Saved entries
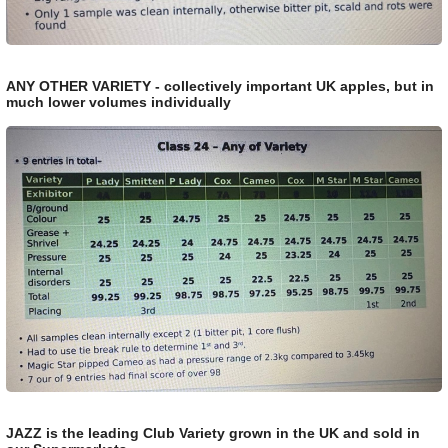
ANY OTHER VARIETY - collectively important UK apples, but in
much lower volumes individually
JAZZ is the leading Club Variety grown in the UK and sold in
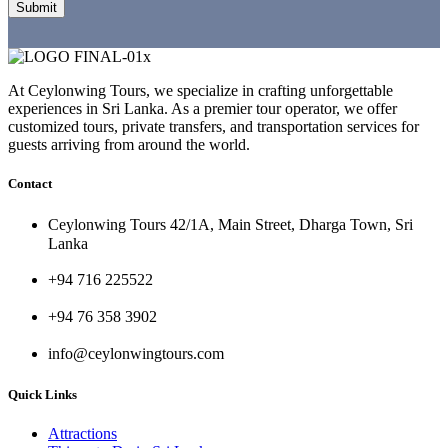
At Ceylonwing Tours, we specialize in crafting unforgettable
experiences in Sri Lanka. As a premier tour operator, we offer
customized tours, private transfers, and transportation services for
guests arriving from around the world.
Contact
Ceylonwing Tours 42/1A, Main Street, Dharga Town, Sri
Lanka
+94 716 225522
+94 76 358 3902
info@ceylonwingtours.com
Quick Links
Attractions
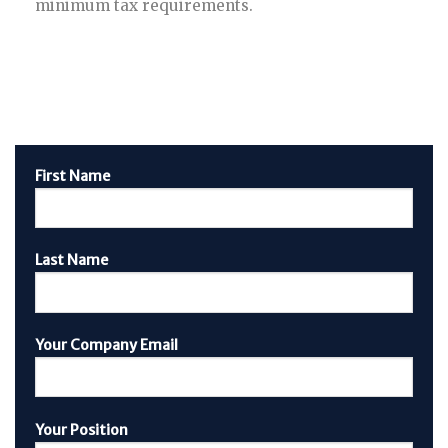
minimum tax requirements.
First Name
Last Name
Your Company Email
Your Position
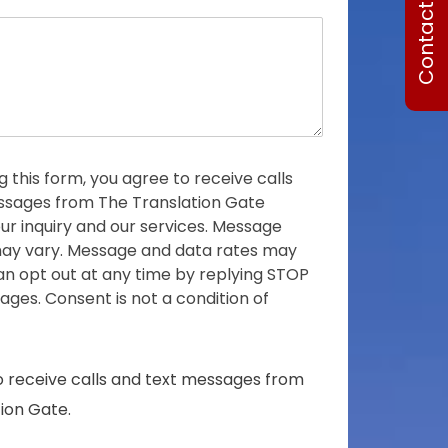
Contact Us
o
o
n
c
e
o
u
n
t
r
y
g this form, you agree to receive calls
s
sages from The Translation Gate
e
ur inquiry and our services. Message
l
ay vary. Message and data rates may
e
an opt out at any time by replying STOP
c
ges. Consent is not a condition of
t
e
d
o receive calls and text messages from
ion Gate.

Directions for this task: Copy here each line of the preceding records with "from" in it.

Your solution:
guests arriving from around the world.
sages from The Translation Gate
o receive calls and text messages from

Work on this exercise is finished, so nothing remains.